Yes, there are crisps behind the bar. Yes, there’s a pub quiz. Yes, there’s a resident pub dog (Lola the Labrador will sit and stare you out if there is anything edible in your immediate vicinity).
But what we haven’t seen anywhere near enough people harp on about is the breakfast at The Pack Horse.
The ingredients on their breakfast menu are all sourced so locally you could probably hike to any of them with a bit of grit and determination.
From Port of Lancaster smoked kippers to bacon cut thick and laced with maple, everything is of the highest quality.
You can’t go wrong with The Pack Horse signature breakfast, which has eggs, bacon, Manchester sausage, crispy hash browns, Doreen’s black pudding, wild mushrooms, confit tomato, trotter beans, AND sourdough.
A bacon and egg muffin at The Pack Horse HayfieldCoffee, juice and a breakfast menu at The Pack Horse. Credit: The Manc Group
You can have the full portion for £20 or just take one of each item for £10 and then immediately regret not having more.
The bulk of the menu beyond that centres around the pub’s homemade English muffins, toasted and buttered and filled with whatever breakfast item takes your fancy (scrambled egg and bacon for me, always).
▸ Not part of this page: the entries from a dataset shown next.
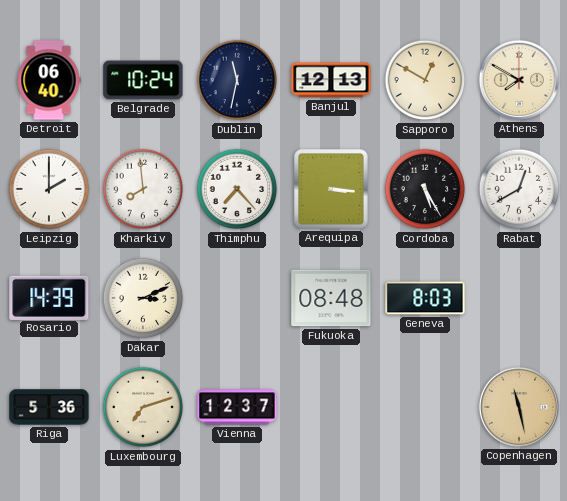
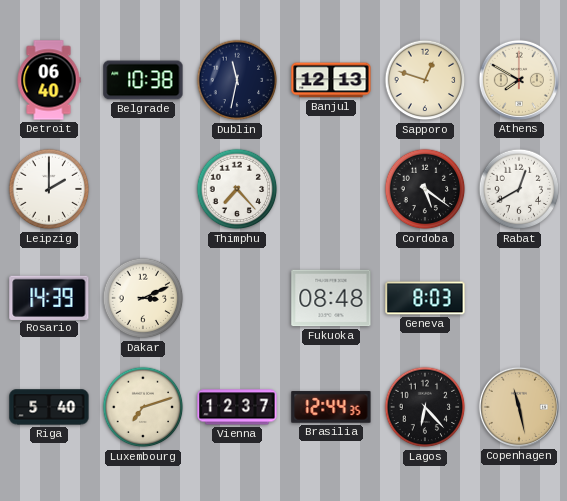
Belgrade: 10:24 -> 10:38
Sapporo: 12:50 -> 12:48
Kharkiv: 7:59 -> none
Arequipa: 3:16 -> none
Cordoba: 5:25 -> 5:21
Riga: 5:36 -> 5:40
Brasilia: none -> 12:44
Lagos: none -> 6:23
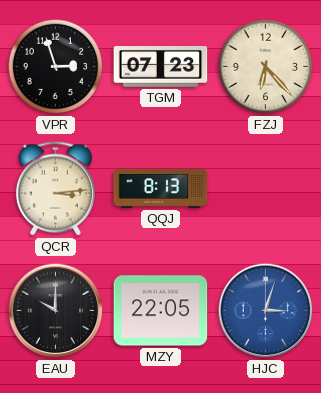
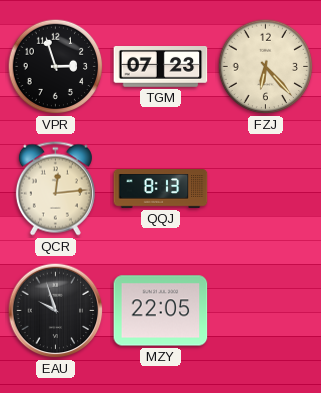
QCR: 3:14 -> 12:14
EAU: 10:00 -> 9:57
HJC: 3:03 -> none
It’s a breakfast worthy of the fanciest hotels and most popular of brunch spots.
Once you’re suitably fuelled and ready for a walk there are two hikes nearby that aren’t too strenuous and crucially don’t take too long (those daylight savings hours really mess with a big hike, eh).
The Sett Valley Trail starts just across the road and is a consistent and mostly flat out-and-back.
Kinder Reservoir in the Peak District. Credit: The Manc GroupKinder Reservoir in the Peak District. Credit: The Manc Group
You can follow it all the way to the Torrs Millennium Walkway in New Mills if you fancy, or just turn back when you’ve had enough.
Or you can head the other way through Hayfield out towards Kinder Reservoir – the loop will take you over streams and stepping stones and little wooden bridges, past the huge body of water, through woodland and fields, and place you within sight of Kinder Downfall waterfall.
This is the poster child of the Peak District and one of the National Park’s best, most comprehensive walks.
You’ll also be close to Kinder Scout, but this is a more challenging hike and at this time of year we’d really recommend setting off nice and early to get maximum daylight hours.
And that would mean no time for a Pack Horse breakfast, which just won’t do.